To find the moles, we need the molar mass of each compound. For \( \mathrm{PbCl}_{2} \), the molar mass is approximately 278.1 g/mol. For \( \mathrm{KCl} \), it's about 74.55 g/mol, and for \( \mathrm{CaCl}_{2} \), it's about 110.98 g/mol. Calculate moles for each: 1. \( \mathrm{PbCl}_{2}: \frac{1.0}{278.1} \approx 0.0036 \text{ moles} \)2. \( \mathrm{KCl}: \frac{1.0}{74.55} \approx 0.0134 \text{ moles} \)3. \( \mathrm{CaCl}_{2}: \frac{1.0}{110.98} \approx 0.0090 \text{ moles} \)

Each compound dissociates differently in water, producing chloride ions:1. \( \mathrm{PbCl}_{2} \to \mathrm{Pb}^{2+} + 2\mathrm{Cl}^- \) thereby producing \(2 \times 0.0036 = 0.0072\) moles of \( \mathrm{Cl}^- \).2. \( \mathrm{KCl} \to \mathrm{K}^+ + \mathrm{Cl}^- \) thereby producing \(0.0134\) moles of \( \mathrm{Cl}^- \).3. \( \mathrm{CaCl}_{2} \to \mathrm{Ca}^{2+} + 2\mathrm{Cl}^- \) thereby producing \(2 \times 0.0090 = 0.0180\) moles of \( \mathrm{Cl}^- \).

Use the volume of the solution to find the concentration:1. For \( \mathrm{PbCl}_{2} \), \[ \frac{0.0072}{0.250} = 0.0288 \text{ mol/L} \]2. For \( \mathrm{KCl} \), \[ \frac{0.0134}{0.250} = 0.0536 \text{ mol/L} \]3. For \( \mathrm{CaCl}_{2} \), \[ \frac{0.0180}{0.250} = 0.0720 \text{ mol/L} \].

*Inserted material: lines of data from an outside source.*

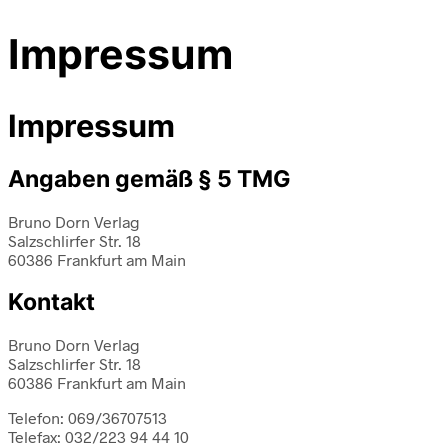
Impressum
Impressum
Angaben gemäß § 5 TMG
Bruno Dorn Verlag
Salzschlirfer Str. 18
60386 Frankfurt am Main
Kontakt
Bruno Dorn Verlag
Salzschlirfer Str. 18
60386 Frankfurt am Main
Telefon: 069/36707513
Telefax: 032/223 94 44 10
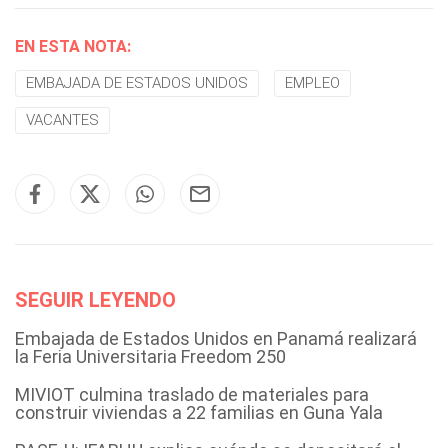
EN ESTA NOTA:
EMBAJADA DE ESTADOS UNIDOS
EMPLEO
VACANTES
SEGUIR LEYENDO
Embajada de Estados Unidos en Panamá realizará
la Feria Universitaria Freedom 250
MIVIOT culmina traslado de materiales para
construir viviendas a 22 familias en Guna Yala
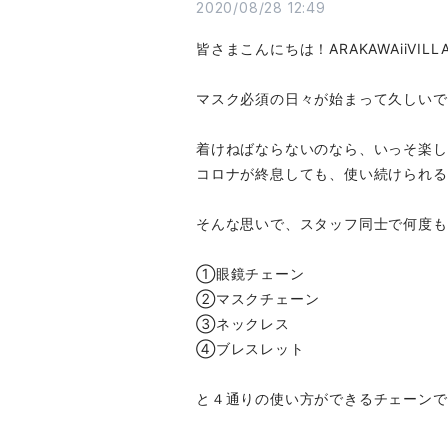
2020/08/28 12:49
皆さまこんにちは！ARAKAWAiiVILL
マスク必須の日々が始まって久しいで
着けねばならないのなら、いっそ楽し
コロナが終息しても、使い続けられる
そんな思いで、スタッフ同士で何度も
①眼鏡チェーン
②マスクチェーン
③ネックレス
④ブレスレット
と４通りの使い方ができるチェーンで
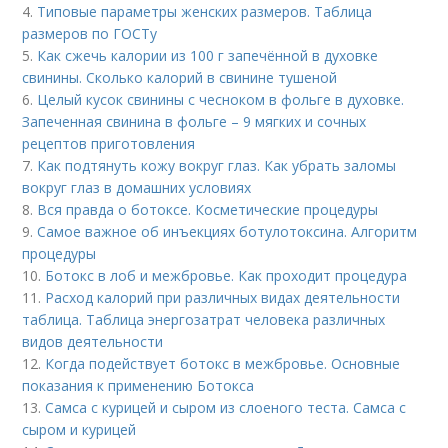
4.
Типовые параметры женских размеров. Таблица
размеров по ГОСТу
5.
Как сжечь калории из 100 г запечённой в духовке
свинины. Сколько калорий в свинине тушеной
6.
Целый кусок свинины с чесноком в фольге в духовке.
Запеченная свинина в фольге – 9 мягких и сочных
рецептов приготовления
7.
Как подтянуть кожу вокруг глаз. Как убрать заломы
вокруг глаз в домашних условиях
8.
Вся правда о ботоксе. Косметические процедуры
9.
Самое важное об инъекциях ботулотоксина. Алгоритм
процедуры
10.
Ботокс в лоб и межбровье. Как проходит процедура
11.
Расход калорий при различных видах деятельности
таблица. Таблица энергозатрат человека различных
видов деятельности
12.
Когда подействует ботокс в межбровье. Основные
показания к применению Ботокса
13.
Самса с курицей и сыром из слоеного теста. Самса с
сыром и курицей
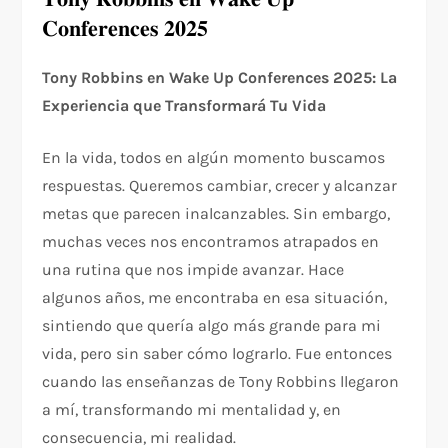
𝐂𝐨𝐧𝐟𝐞𝐫𝐞𝐧𝐜𝐞𝐬 𝟐𝟎𝟐𝟓
Tony Robbins en Wake Up Conferences 2025: La
Experiencia que Transformará Tu Vida
En la vida, todos en algún momento buscamos
respuestas. Queremos cambiar, crecer y alcanzar
metas que parecen inalcanzables. Sin embargo,
muchas veces nos encontramos atrapados en
una rutina que nos impide avanzar. Hace
algunos años, me encontraba en esa situación,
sintiendo que quería algo más grande para mi
vida, pero sin saber cómo lograrlo. Fue entonces
cuando las enseñanzas de Tony Robbins llegaron
a mí, transformando mi mentalidad y, en
consecuencia, mi realidad.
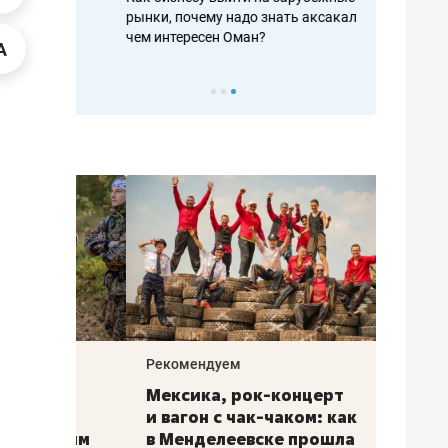
рафакте,
рынки, почему надо знать аксакалов и
о трехкратно
кредитов
чем интересен Оман?
клиентах и ч
Рекомендуем
Рекоме
ой
Мексика, рок-концерт
«Прор
и вагон с чак-чаком: как
30 ме
еским
в Менделеевске прошла
лечит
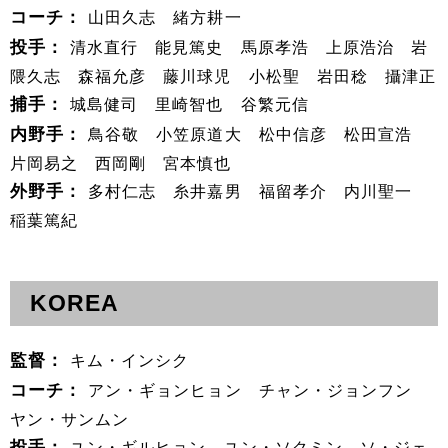
コーチ：
山田久志 緒方耕一
投手：
清水直行 能見篤史 馬原孝浩 上原浩治 岩
隈久志 森福允彦 藤川球児 小松聖 岩田稔 攝津正
捕手：
城島健司 里崎智也 谷繁元信
内野手：
鳥谷敬 小笠原道大 松中信彦 松田宣浩
片岡易之 西岡剛 宮本慎也
外野手：
多村仁志 糸井嘉男 福留孝介 内川聖一
稲葉篤紀
KOREA
監督：
キム・インシク
コーチ：
アン・ギョンヒョン チャン・ジョンフン
ヤン・サンムン
投手：
ユン・ギルヒョン ユン・ソクミン ソ・ジェ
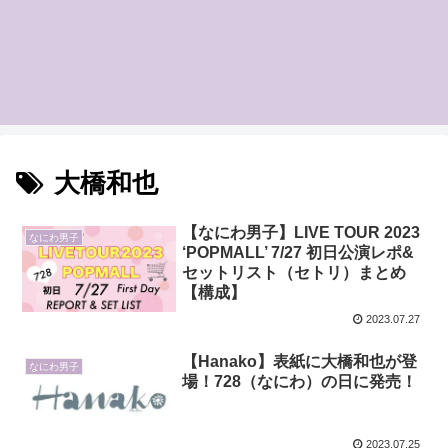
大橋和也
【なにわ男子】LIVE TOUR 2023
なにわ男子
‘POPMALL’ 7/27 初日公演レポ&
セットリスト（セトリ）まとめ
【構成】
2023.07.27
【Hanako】表紙に大橋和也が登
なにわ男子
場！728（なにわ）の日に発売！
2023.07.25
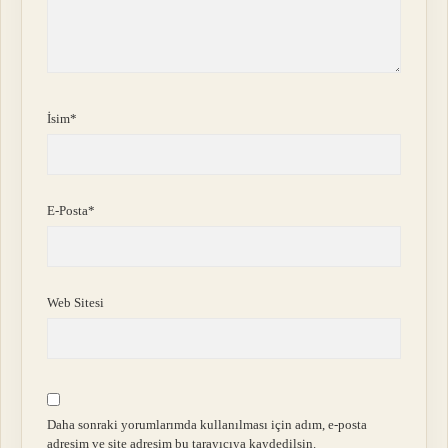
İsim*
E-Posta*
Web Sitesi
Daha sonraki yorumlarımda kullanılması için adım, e-posta
adresim ve site adresim bu tarayıcıya kaydedilsin.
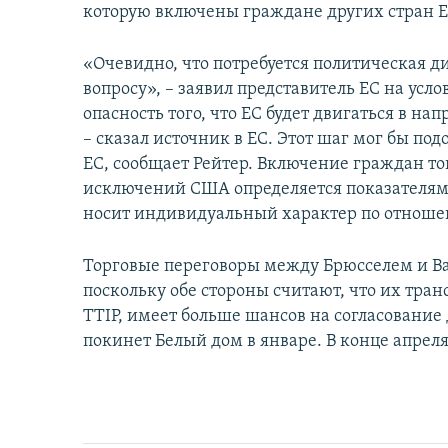
которую включены граждане других стран Е
«Очевидно, что потребуется политическая 
вопросу», – заявил представитель ЕС на усл
опасность того, что ЕС будет двигаться в н
– сказал источник в ЕС. Этот шаг мог бы п
ЕС, сообщает Рейтер. Включение граждан т
исключений США определяется показателя
носит индивидуальный характер по отноше
Торговые переговоры между Брюсселем и Ва
поскольку обе стороны считают, что их тран
TTIP, имеет больше шансов на согласование
покинет Белый дом в январе. В конце апрел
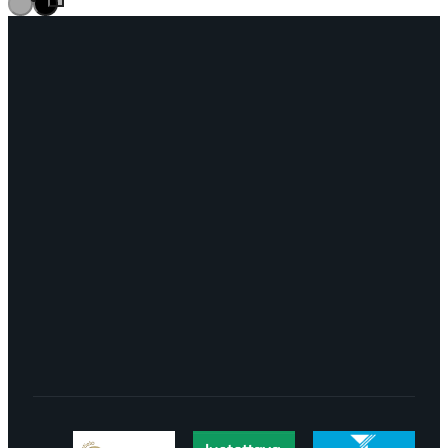
OTA YHTEYTTÄ
myynti@edella.fi
044 242
8113
TURKU Logomo Byrå Junakatu 9 20100
Turku
LÖYDÄT MEIDÄT SOMESTA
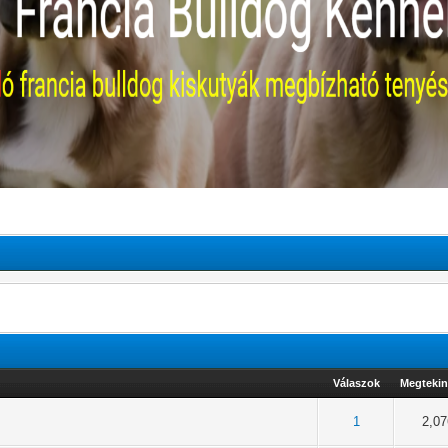
Válaszok
Megtekin
/ 5 átlagban
2
3
4
5
1
2,0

Compare the concentrations of chloride ions:1. \( \mathrm{PbCl}_{2}: 0.0288 \text{ mol/L} \)2. \( \mathrm{KCl}: 0.0536 \text{ mol/L} \)3. \( \mathrm{CaCl}_{2}: 0.0720 \text{ mol/L} \)The \( \mathrm{CaCl}_{2} \) solution has the highest chloride ion concentration.